**Directions for this task**
Copy out all lines of the material below in which "label" occurs.
Start of Block
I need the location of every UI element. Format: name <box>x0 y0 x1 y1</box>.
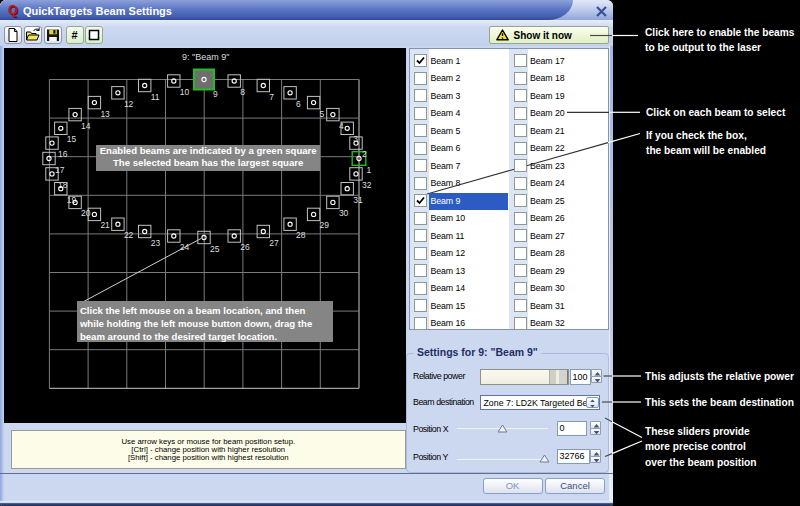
svg-text:21: 21 <box>100 220 110 230</box>
svg-text:30: 30 <box>339 208 349 218</box>
svg-text:9: 9 <box>213 88 218 98</box>
svg-text:2: 2 <box>362 149 367 159</box>
svg-text:32: 32 <box>362 179 372 189</box>
svg-text:29: 29 <box>320 220 330 230</box>
svg-text:11: 11 <box>151 91 160 101</box>
svg-text:23: 23 <box>151 237 161 247</box>
svg-text:7: 7 <box>269 91 274 101</box>
svg-text:13: 13 <box>100 108 110 118</box>
svg-text:1: 1 <box>367 164 372 174</box>
svg-text:8: 8 <box>240 87 245 97</box>
svg-text:25: 25 <box>210 243 220 253</box>
svg-text:31: 31 <box>353 194 363 204</box>
svg-text:22: 22 <box>124 230 134 240</box>
svg-text:28: 28 <box>296 230 306 240</box>
svg-text:5: 5 <box>320 108 325 118</box>
svg-text:26: 26 <box>240 242 250 252</box>
svg-text:16: 16 <box>58 149 68 159</box>
svg-text:24: 24 <box>180 242 190 252</box>
svg-text:15: 15 <box>67 134 77 144</box>
svg-text:10: 10 <box>180 87 190 97</box>
svg-text:27: 27 <box>269 237 279 247</box>
svg-text:6: 6 <box>296 98 301 108</box>
svg-text:3: 3 <box>353 134 358 144</box>
svg-text:20: 20 <box>81 208 91 218</box>
svg-text:14: 14 <box>81 120 91 130</box>
svg-text:17: 17 <box>55 164 65 174</box>
svg-text:12: 12 <box>124 98 134 108</box>
svg-text:4: 4 <box>339 120 344 130</box>
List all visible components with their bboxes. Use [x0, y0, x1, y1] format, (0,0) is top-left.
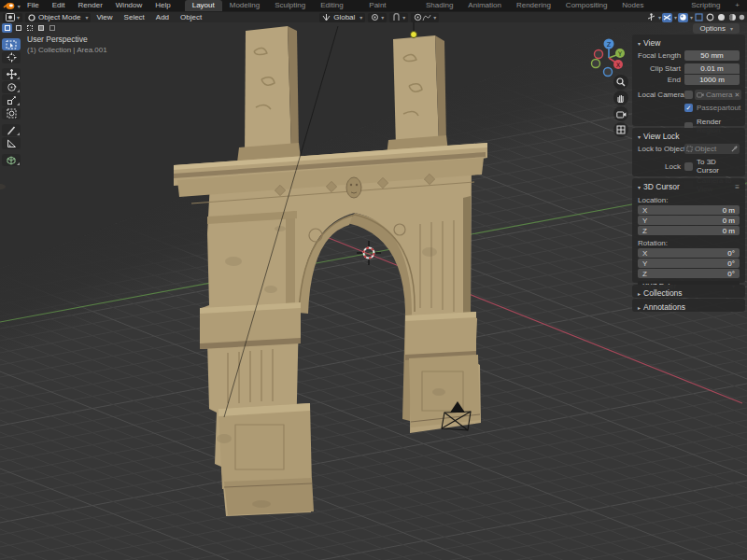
- to-3d-cursor-checkbox[interactable]: [684, 162, 693, 171]
- clip-end-field[interactable]: 1000 m: [684, 75, 740, 85]
- transform-orientation[interactable]: Global ▾: [319, 13, 365, 22]
- clip-start-label: Clip Start: [638, 64, 684, 73]
- collections-section-header[interactable]: ▸ Collections: [638, 287, 740, 299]
- tab-rendering[interactable]: Rendering: [509, 0, 558, 11]
- proportional-editing[interactable]: ▾: [411, 13, 439, 22]
- tab-shading[interactable]: Shading: [418, 0, 460, 11]
- select-mode-invert-button[interactable]: [35, 23, 46, 33]
- camera-view-button[interactable]: [613, 106, 628, 121]
- tool-annotate[interactable]: [2, 124, 21, 136]
- focal-length-field[interactable]: 50 mm: [684, 50, 740, 61]
- lock-to-object-label: Lock to Object: [638, 145, 684, 153]
- chevron-down-icon: ▾: [85, 14, 88, 21]
- mode-selector-label: Object Mode: [35, 13, 83, 21]
- gizmo-x-negative[interactable]: [595, 50, 603, 59]
- select-mode-extend-button[interactable]: [13, 23, 23, 33]
- passepartout-checkbox[interactable]: ✓: [684, 104, 693, 112]
- clear-camera-icon[interactable]: ✕: [734, 91, 740, 99]
- tab-compositing[interactable]: Compositing: [558, 0, 614, 11]
- topbar: ▾ File Edit Render Window Help Layout Mo…: [0, 0, 747, 11]
- cursor-rotation-x[interactable]: X 0°: [638, 248, 740, 258]
- menu-render[interactable]: Render: [72, 0, 109, 11]
- cursor-location-y[interactable]: Y 0 m: [638, 216, 740, 225]
- clip-end-label: End: [638, 76, 684, 84]
- navigation-gizmo[interactable]: Z Y X: [588, 36, 631, 79]
- clip-start-field[interactable]: 0.01 m: [684, 63, 740, 74]
- cursor-rotation-z[interactable]: Z 0°: [638, 269, 740, 278]
- add-workspace-button[interactable]: +: [727, 0, 747, 11]
- menu-file[interactable]: File: [21, 0, 46, 11]
- panel-menu-icon[interactable]: ≡: [735, 183, 740, 191]
- menu-select[interactable]: Select: [119, 13, 150, 21]
- select-mode-subtract-button[interactable]: [24, 23, 35, 33]
- tab-sculpting[interactable]: Sculpting: [267, 0, 313, 11]
- blender-logo-icon[interactable]: [3, 1, 16, 10]
- tab-geometry-nodes[interactable]: Geometry Nodes: [614, 0, 684, 11]
- pivot-point-icon: [371, 13, 379, 21]
- cursor-section-title: 3D Cursor: [643, 182, 680, 191]
- options-button[interactable]: Options ▾: [693, 23, 740, 34]
- eyedropper-icon[interactable]: [731, 146, 738, 152]
- annotations-section-title: Annotations: [643, 302, 685, 312]
- shading-material-button[interactable]: [716, 13, 726, 22]
- tool-measure[interactable]: [2, 137, 21, 149]
- cursor-rotation-y[interactable]: Y 0°: [638, 259, 740, 268]
- overlays-toggle[interactable]: [662, 13, 672, 22]
- tool-transform[interactable]: [2, 107, 21, 119]
- menu-add[interactable]: Add: [150, 13, 175, 21]
- show-gizmo-toggle[interactable]: [646, 13, 656, 22]
- workspace-tabs: Layout Modeling Sculpting UV Editing Tex…: [185, 0, 747, 11]
- menu-view[interactable]: View: [91, 13, 118, 21]
- select-mode-set-button[interactable]: [2, 23, 12, 33]
- cursor-location-x[interactable]: X 0 m: [638, 205, 740, 215]
- shading-solid-button[interactable]: [705, 13, 715, 22]
- tool-select-box[interactable]: [2, 38, 21, 50]
- tab-modeling[interactable]: Modeling: [222, 0, 267, 11]
- tool-cursor[interactable]: [2, 51, 21, 63]
- tool-move[interactable]: [2, 68, 21, 80]
- editor-type-selector[interactable]: ▾: [3, 13, 22, 22]
- menu-help[interactable]: Help: [148, 0, 176, 11]
- annotations-section-header[interactable]: ▸ Annotations: [638, 301, 740, 313]
- chevron-down-icon: ▾: [690, 14, 693, 21]
- tab-texture-paint[interactable]: Texture Paint: [361, 0, 418, 11]
- lock-to-object-field[interactable]: Object: [684, 144, 740, 154]
- tool-rotate[interactable]: [2, 81, 21, 93]
- cursor-section-header[interactable]: ▾ 3D Cursor ≡: [638, 181, 740, 192]
- shading-wireframe-button[interactable]: [694, 13, 704, 22]
- tool-scale[interactable]: [2, 94, 21, 106]
- menu-edit[interactable]: Edit: [46, 0, 72, 11]
- pivot-point-selector[interactable]: ▾: [368, 13, 387, 22]
- view-lock-section-header[interactable]: ▾ View Lock: [638, 131, 740, 142]
- panel-annotations: ▸ Annotations: [632, 299, 745, 312]
- view-lock-section-title: View Lock: [643, 132, 680, 141]
- gizmo-z-negative[interactable]: [604, 68, 613, 77]
- mode-selector[interactable]: Object Mode ▾: [25, 13, 91, 22]
- toolbar: [2, 38, 21, 167]
- snap-toggle[interactable]: ▾: [389, 13, 408, 22]
- passepartout-label: Passepartout: [697, 104, 740, 112]
- menu-object[interactable]: Object: [175, 13, 207, 21]
- tab-layout[interactable]: Layout: [185, 0, 222, 11]
- viewport-header: ▾ Object Mode ▾ View Select Add Object G…: [0, 11, 747, 22]
- local-camera-checkbox[interactable]: [684, 91, 693, 99]
- view-section-header[interactable]: ▾ View: [638, 37, 740, 49]
- local-camera-field[interactable]: Camera ✕: [695, 90, 741, 100]
- tab-animation[interactable]: Animation: [460, 0, 509, 11]
- gizmo-y-negative[interactable]: [592, 60, 600, 68]
- menu-window[interactable]: Window: [109, 0, 148, 11]
- shading-rendered-button[interactable]: [727, 13, 738, 22]
- material-preview-icon: [717, 13, 726, 21]
- svg-text:Z: Z: [607, 41, 612, 49]
- xray-toggle[interactable]: [678, 13, 688, 22]
- pan-hand-button[interactable]: [613, 91, 628, 105]
- tab-scripting[interactable]: Scripting: [684, 0, 727, 11]
- expanded-arrow-icon: ▾: [638, 133, 641, 140]
- cursor-location-z[interactable]: Z 0 m: [638, 226, 740, 235]
- tool-add-primitive[interactable]: [2, 154, 21, 166]
- shading-dropdown-button[interactable]: [739, 13, 745, 22]
- collapsed-arrow-icon: ▸: [638, 290, 641, 297]
- orthographic-toggle-button[interactable]: [613, 122, 628, 137]
- tab-uv-editing[interactable]: UV Editing: [313, 0, 361, 11]
- select-mode-intersect-button[interactable]: [47, 23, 57, 33]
End of Block
**Answer area**
- clip-start-label: Clip Start: [638, 64, 684, 73]
- lock-to-object-label: Lock to Object: [638, 145, 684, 153]
- mode-selector-label: Object Mode: [35, 13, 83, 21]
- clip-end-label: End: [638, 76, 684, 84]
- passepartout-label: Passepartout: [697, 104, 740, 112]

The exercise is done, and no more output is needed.